Conclusion et perspectives : une double symphonie d’expansion et de transformation
L’industrie sidérurgique de l’Asie du Sud-Est se trouve à un tournant historique critique. D’une part, la région connaît une vague d’expansion de capacité sans précédent, avec des investissements pilotés par des capitaux chinois prévoyant d’ajouter plus de 100 millions de tonnes de nouvelle capacité, et un duopole entre le Vietnam et l’Indonésie s’est déjà formé. D’autre part, la taxe carbone aux frontières de l’UE et les exigences mondiales de décarbonation contraignent l’industrie à entreprendre une transformation verte, posant de sérieux défis aux modèles de développement traditionnels.
Les tendances clés indiquent qu’une course aux capacités et une transformation verte avancent de pair ; les chaînes d’approvisionnement régionales sont restructurées, avec des taux d’autosuffisance en hausse, bien que les produits haut de gamme dépendent encore des importations ; les projets d’infrastructure nationaux fournissent un soutien solide à la demande, mais le risque de surcapacité ne peut être ignoré.

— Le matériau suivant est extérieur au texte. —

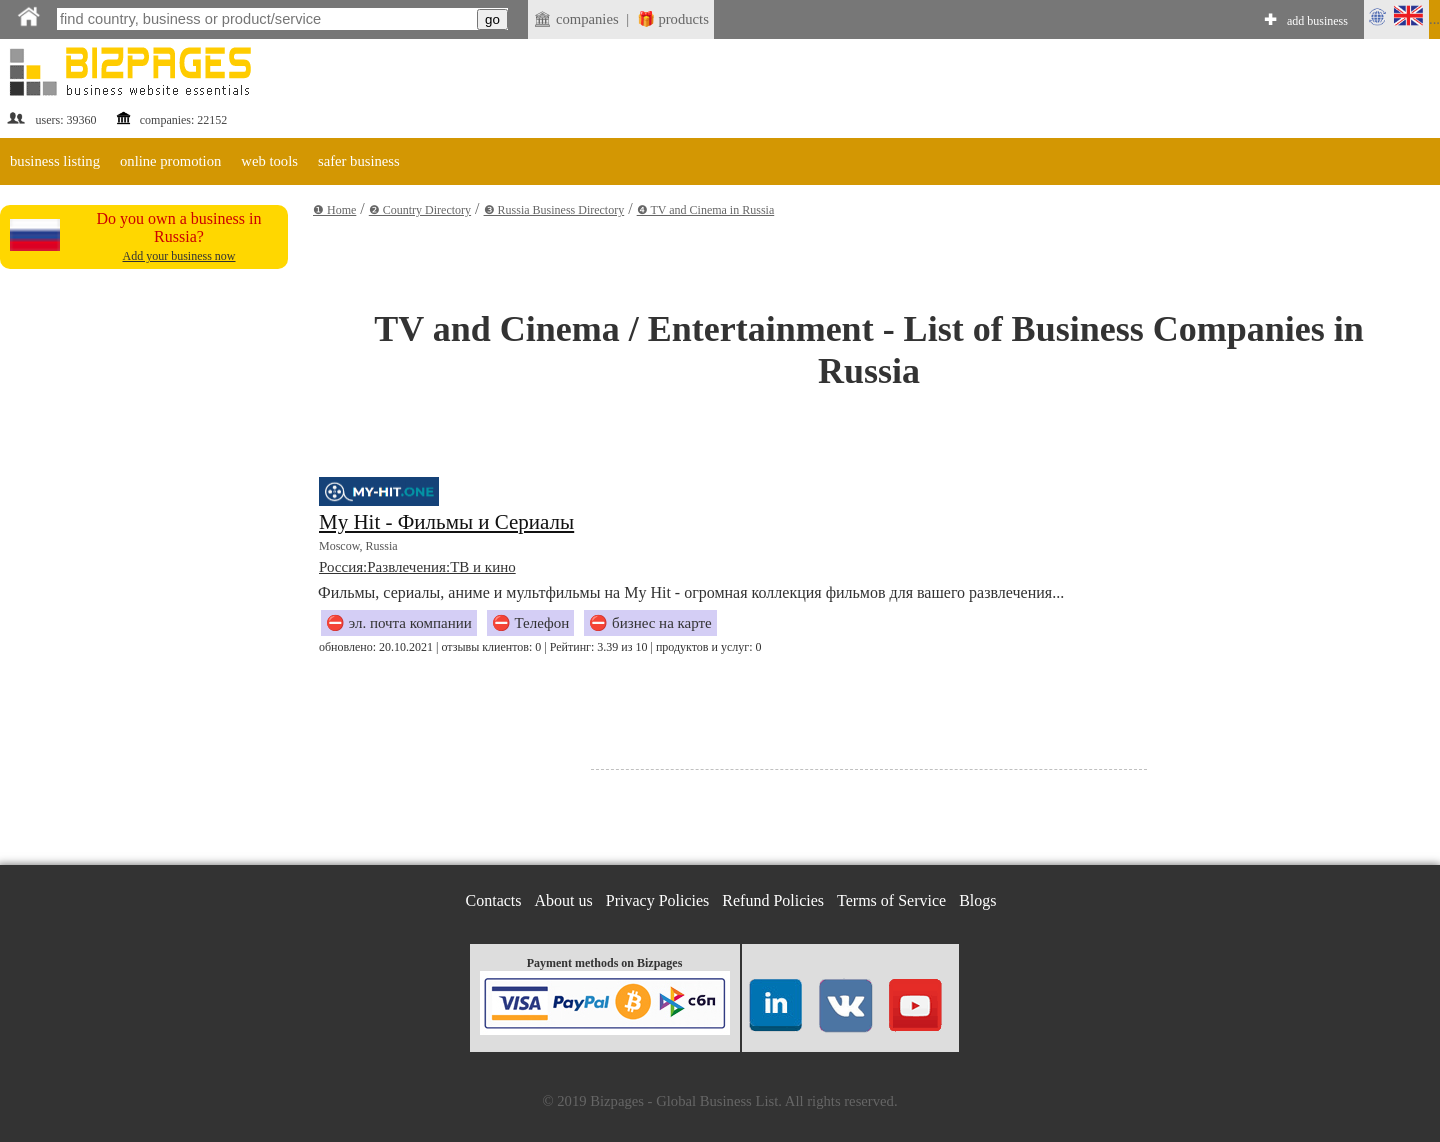 Image resolution: width=1440 pixels, height=1142 pixels. I want to click on add business, so click(1317, 21).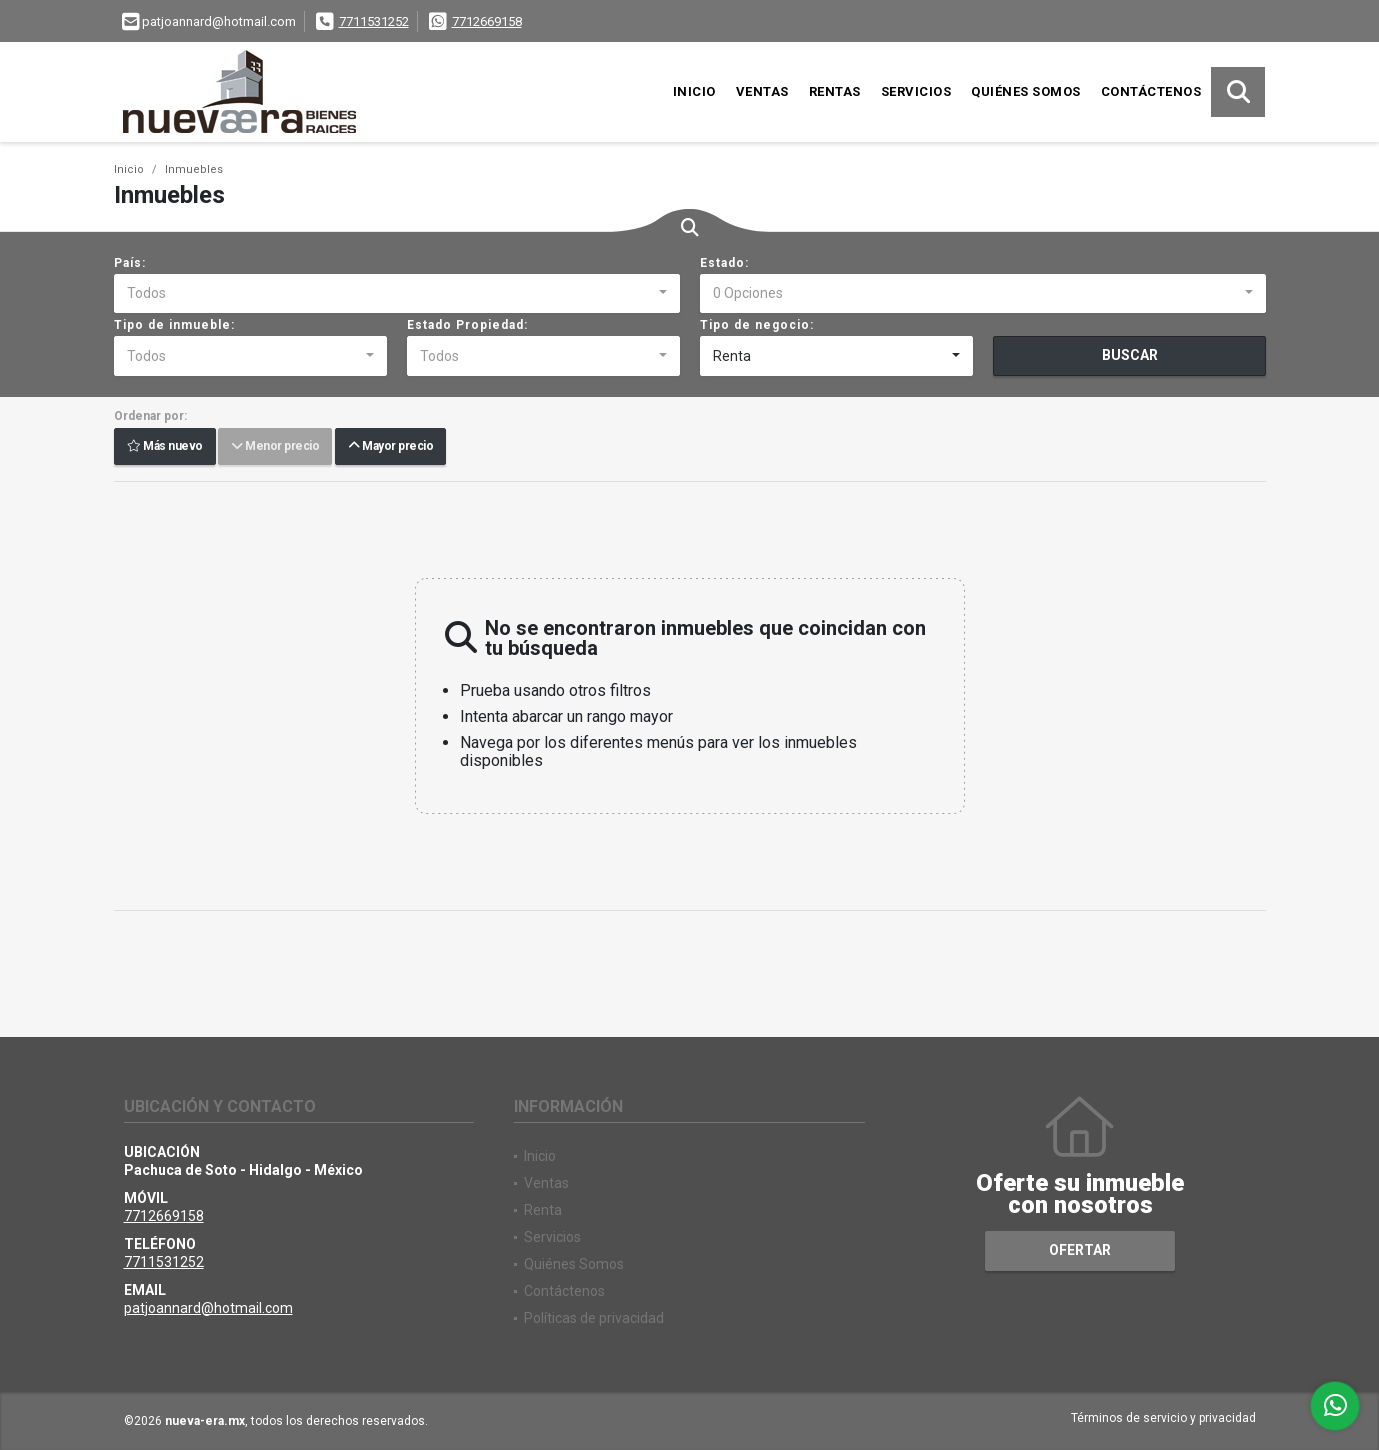 This screenshot has width=1379, height=1450. Describe the element at coordinates (1151, 91) in the screenshot. I see `Contáctenos` at that location.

La clé de la future concurrence réside dans l’équilibre entre l’expansion de l’échelle et l’amélioration de la qualité, entre la capacité traditionnelle et la transformation verte, et entre les gains à court terme et la durabilité à long terme. Les entreprises qui parviennent à réaliser des percées dans les technologies bas carbone, les structures de produits et le positionnement sur le marché prendront la tête dans la prochaine vague de restructuration industrielle. La transformation majeure de l’industrie sidérurgique en Asie du Sud-Est ne remodelle pas seulement le paysage industriel régional, mais influence aussi profondément le commerce mondial de l’acier et les chaînes d’approvisionnement.